Editorial Policy and Evidence Standards

Editorial Policy and Evidence Standards

Scope and audience

Timeless Wisdom publishes evidence-first content for adults 40+ interested in longevity, cognition, recovery, and performance. The editorial goal is not to maximize volume. It is to make the trust layer, evidence quality, and uncertainty visible on every important page.

Evidence standard

Health claims are supported first by primary literature and systematic reviews whenever those sources exist. Secondary sources may be used for background or context, but not as the load-bearing support for a claim.

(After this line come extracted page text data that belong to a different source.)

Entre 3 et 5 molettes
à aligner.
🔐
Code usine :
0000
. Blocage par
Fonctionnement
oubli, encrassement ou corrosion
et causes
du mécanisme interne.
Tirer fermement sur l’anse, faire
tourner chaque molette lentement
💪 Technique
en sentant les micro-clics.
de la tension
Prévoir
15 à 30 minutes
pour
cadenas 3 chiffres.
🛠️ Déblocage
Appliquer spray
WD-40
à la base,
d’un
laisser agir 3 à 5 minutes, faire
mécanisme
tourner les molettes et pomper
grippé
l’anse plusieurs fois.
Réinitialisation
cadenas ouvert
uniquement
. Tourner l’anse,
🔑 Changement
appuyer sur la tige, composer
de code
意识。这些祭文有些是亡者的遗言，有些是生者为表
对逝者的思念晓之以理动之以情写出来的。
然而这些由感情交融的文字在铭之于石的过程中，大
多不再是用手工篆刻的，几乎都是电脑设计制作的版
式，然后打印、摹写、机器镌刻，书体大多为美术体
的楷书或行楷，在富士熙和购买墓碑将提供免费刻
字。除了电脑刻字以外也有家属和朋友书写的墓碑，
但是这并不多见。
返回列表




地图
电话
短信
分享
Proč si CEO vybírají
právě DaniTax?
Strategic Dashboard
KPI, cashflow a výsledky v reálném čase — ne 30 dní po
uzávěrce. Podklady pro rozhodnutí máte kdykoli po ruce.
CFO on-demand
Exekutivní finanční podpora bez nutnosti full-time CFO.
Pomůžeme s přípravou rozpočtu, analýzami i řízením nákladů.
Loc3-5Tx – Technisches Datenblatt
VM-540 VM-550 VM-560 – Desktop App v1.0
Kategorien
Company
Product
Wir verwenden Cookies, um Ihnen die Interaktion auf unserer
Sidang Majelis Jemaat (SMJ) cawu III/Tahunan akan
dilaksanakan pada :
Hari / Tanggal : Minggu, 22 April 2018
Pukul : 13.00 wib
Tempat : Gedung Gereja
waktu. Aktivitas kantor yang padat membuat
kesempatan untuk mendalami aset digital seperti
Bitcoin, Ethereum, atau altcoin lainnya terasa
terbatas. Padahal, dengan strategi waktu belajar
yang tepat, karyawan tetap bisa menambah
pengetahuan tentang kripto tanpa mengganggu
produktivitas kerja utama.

  • Highest weight: systematic reviews, meta-analyses, randomized trials, and strong human outcome data
  • Moderate weight: prospective cohorts, observational studies, and well-designed but narrower human evidence
  • Lower weight: mechanistic reasoning, animal studies, in vitro work, or expert interpretation without strong human outcome data

How claims are written

  • No health claim without a source.
  • No “study says” phrasing unless the study has actually been checked.
  • No presenting mechanistic speculation as clinical fact.
  • No fake certainty where the literature is mixed, early, or weak.
  • No mixing personal protocols with medical-style recommendations.

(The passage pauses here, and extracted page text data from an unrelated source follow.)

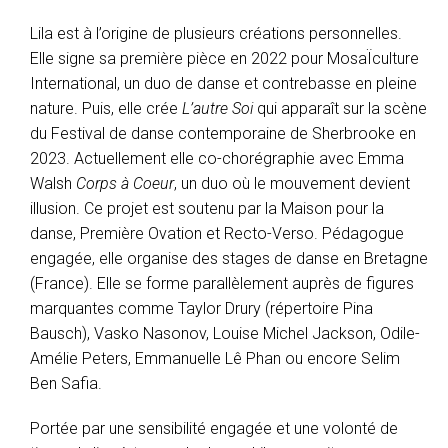
Lila est à l’origine de plusieurs créations personnelles.
Elle signe sa première pièce en 2022 pour MosaÏculture
International, un duo de danse et contrebasse en pleine
nature. Puis, elle crée
L’autre Soi
qui apparaît sur la scène
du Festival de danse contemporaine de Sherbrooke en
2023. Actuellement elle co-chorégraphie avec Emma
Walsh
Corps à Coeur
, un duo où le mouvement devient
illusion. Ce projet est soutenu par la Maison pour la
danse, Première Ovation et Recto-Verso. Pédagogue
engagée, elle organise des stages de danse en Bretagne
(France). Elle se forme parallèlement auprès de figures
marquantes comme Taylor Drury (répertoire Pina
Bausch), Vasko Nasonov, Louise Michel Jackson, Odile-
Amélie Peters, Emmanuelle Lê Phan ou encore Selim
Ben Safia.
Portée par une sensibilité engagée et une volonté de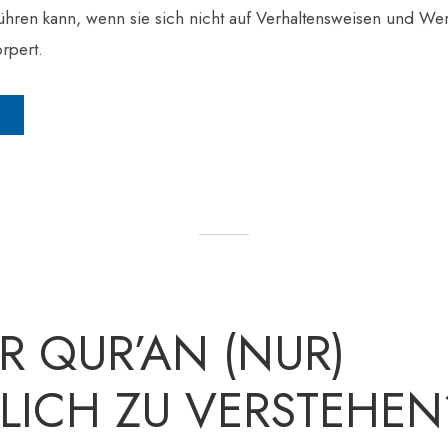
ren kann, wenn sie sich nicht auf Verhaltensweisen und Wer
örpert.
ER QUR’AN (NUR)
LICH ZU VERSTEHEN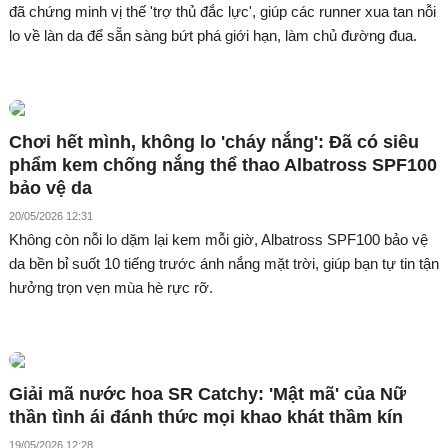
đã chứng minh vị thế 'trợ thủ đắc lực', giúp các runner xua tan nỗi
lo về làn da để sẵn sàng bứt phá giới hạn, làm chủ đường đua.
Chơi hết mình, không lo 'cháy nắng': Đã có siêu
phẩm kem chống nắng thể thao Albatross SPF100
bảo vệ da
20/05/2026 12:31
Không còn nỗi lo dặm lại kem mỗi giờ, Albatross SPF100 bảo vệ
da bền bỉ suốt 10 tiếng trước ánh nắng mặt trời, giúp bạn tự tin tận
hưởng trọn vẹn mùa hè rực rỡ.
Giải mã nước hoa SR Catchy: 'Mật mã' của Nữ
thần tình ái đánh thức mọi khao khát thầm kín
19/05/2026 12:28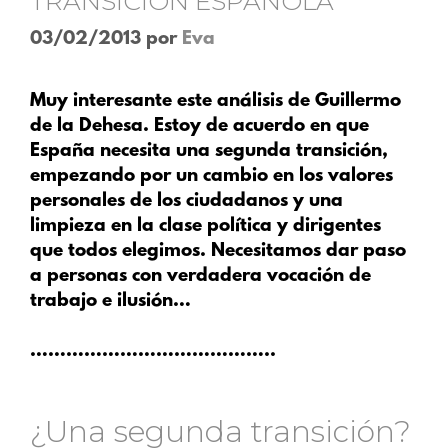
TRANSICIÓN ESPAÑOLA
03/02/2013
por
Eva
Muy interesante este análisis de Guillermo
de la Dehesa. Estoy de acuerdo en que
España necesita una segunda transición,
empezando por un cambio en los valores
personales de los ciudadanos y una
limpieza en la clase política y dirigentes
que todos elegimos. Necesitamos dar paso
a personas con verdadera vocación de
trabajo e ilusión…
…………………………………..
¿Una segunda transición?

Evidence labels and uncertainty

Core articles are being upgraded to show visible evidence labels:

  • Strong – replicated human evidence with clear practical relevance
  • Moderate – useful human evidence, but with meaningful limits or inconsistency
  • Emerging – promising but not robust enough for confident recommendations
  • Speculative – mechanistic or early-stage signals that should not be treated as established practice

Source selection

Preference goes to primary papers, systematic reviews, and meta-analyses indexed in sources such as PubMed and major journals. Articles aim to reflect the balance of evidence, not only the most exciting positive paper.

Personal experimentation

When Pascal Marie shares what he does personally, that material is labeled as self-experimentation. It is presented as a case study, not as a universal protocol or medical recommendation.

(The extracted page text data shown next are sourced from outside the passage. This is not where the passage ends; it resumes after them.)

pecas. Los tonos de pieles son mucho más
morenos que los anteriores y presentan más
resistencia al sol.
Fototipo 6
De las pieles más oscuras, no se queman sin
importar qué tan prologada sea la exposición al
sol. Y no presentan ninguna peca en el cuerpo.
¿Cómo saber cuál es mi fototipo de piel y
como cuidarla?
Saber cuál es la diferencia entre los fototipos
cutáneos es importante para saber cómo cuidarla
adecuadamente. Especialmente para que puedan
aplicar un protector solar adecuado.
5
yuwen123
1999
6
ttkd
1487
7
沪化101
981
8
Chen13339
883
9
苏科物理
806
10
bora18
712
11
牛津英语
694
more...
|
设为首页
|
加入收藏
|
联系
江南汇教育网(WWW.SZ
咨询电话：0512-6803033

Review and update practice

Important articles display a visible review/update field. Substantive revisions are made when evidence shifts, when a claim needs to be narrowed, or when a page requires clearer risk framing.

Corrections

If a factual error, broken citation, or misleading claim is identified, the page is corrected as quickly as possible and the visible update date changes accordingly. Readers can report issues through the Contact page.

Conflicts, sponsorships, and affiliate disclosure

Timeless Wisdom does not currently publish sponsored content or paid placements. If affiliate links or commercial relationships are added in the future, they will be disclosed clearly on the relevant page. Commercial arrangements do not determine the editorial position of a claim.

Medical boundary

Content on Timeless Wisdom is for education and informational use only. It does not replace individualized advice from a qualified clinician, especially when a topic involves medication, contraindications, or complex medical history.